Exercise aim: Every line below that holds the string "нужно" must be copied.

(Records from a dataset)

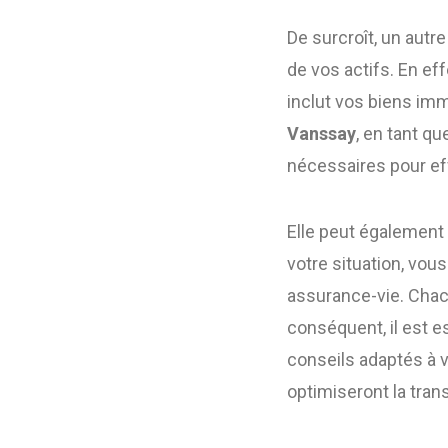
De surcroît, un autr
de vos actifs. En eff
inclut vos biens im
Vanssay
, en tant q
nécessaires pour eff
Elle peut également 
votre situation, vou
assurance-vie. Chac
conséquent, il est e
conseils adaptés à v
optimiseront la tran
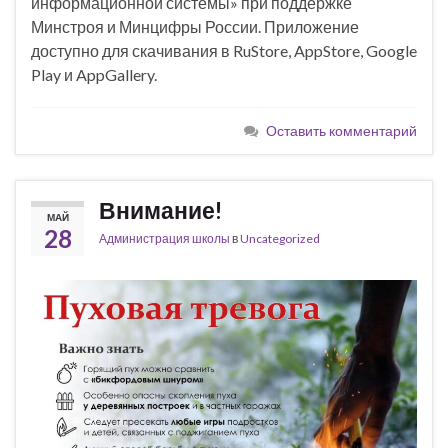
информационной системы» при поддержке
Минстроя и Минцифры России. Приложение
доступно для скачивания в RuStore, AppStore, Google
Play и AppGallery.
Оставить комментарий
Внимание!
МАЙ
28
Администрация школы
в
Uncategorized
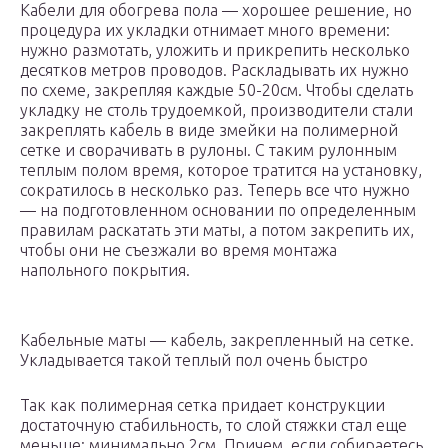
Кабели для обогрева пола — хорошее решение, но
процедура их укладки отнимает много времени:
нужно размотать, уложить и прикрепить несколько
десятков метров проводов. Раскладывать их нужно
по схеме, закрепляя каждые 50-20см. Чтобы сделать
укладку не столь трудоемкой, производители стали
закреплять кабель в виде змейки на полимерной
сетке и сворачивать в рулоны. С таким рулонным
теплым полом время, которое тратится на установку,
сократилось в несколько раз. Теперь все что нужно
— на подготовленном основании по определенным
правилам раскатать эти маты, а потом закрепить их,
чтобы они не съезжали во время монтажа
напольного покрытия.
Кабельные маты — кабель, закрепленный на сетке.
Укладывается такой теплый пол очень быстро
Так как полимерная сетка придает конструкции
достаточную стабильность, то слой стяжки стал еще
меньше: минимально 2см. Причем, если собираетесь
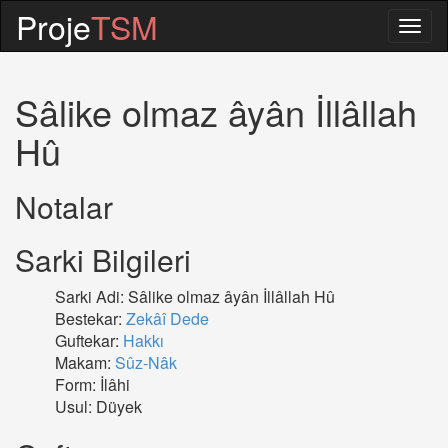
Proje
TSM
Togg
navig
Sâlike olmaz âyân İllâllah
Hû
Notalar
Sarki Bilgileri
Sarki Adi: Sâlike olmaz âyân İllâllah Hû
Bestekar:
Zekâî Dede
Guftekar:
Hakkı
Makam:
Sûz-Nâk
Form: İlâhi
Usul: Düyek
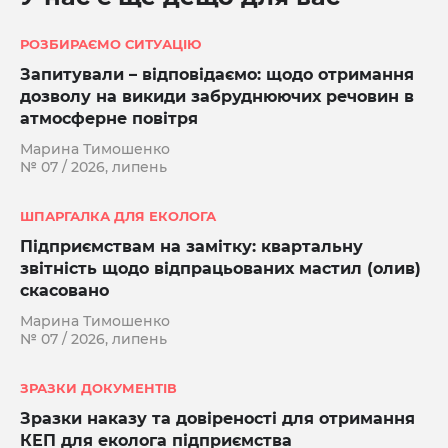
РОЗБИРАЄМО СИТУАЦІЮ
Запитували – відповідаємо: щодо отримання
дозволу на викиди забруднюючих речовин в
атмосферне повітря
Марина Тимошенко
№ 07 / 2026, липень
ШПАРГАЛКА ДЛЯ ЕКОЛОГА
Підприємствам на замітку: квартальну
звітність щодо відпрацьованих мастил (олив)
скасовано
Марина Тимошенко
№ 07 / 2026, липень
ЗРАЗКИ ДОКУМЕНТІВ
Зразки наказу та довіреності для отримання
КЕП для еколога підприємства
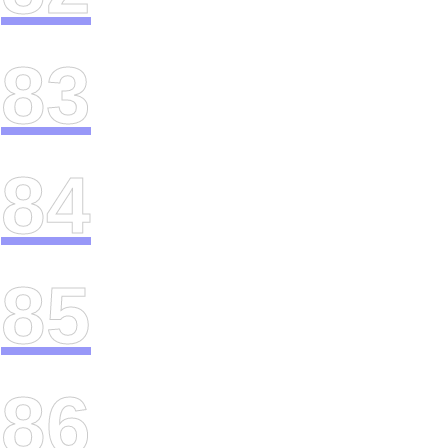
83
84
85
86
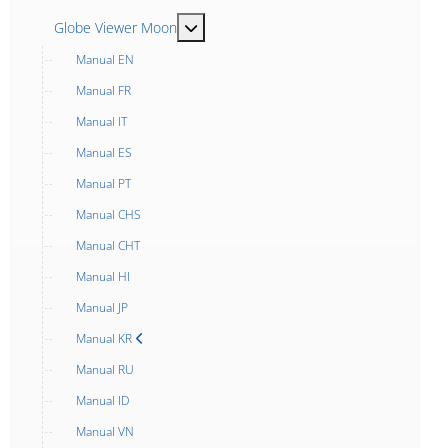
MOD_MENU_TOGGLE_SUBMENU_LABE
Globe Viewer Moon
Manual EN
Manual FR
Manual IT
Manual ES
Manual PT
Manual CHS
Manual CHT
Manual HI
Manual JP
Manual KR
Manual RU
Manual ID
Manual VN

Response box:
нужно размотать, уложить и прикрепить несколько
десятков метров проводов. Раскладывать их нужно
сократилось в несколько раз. Теперь все что нужно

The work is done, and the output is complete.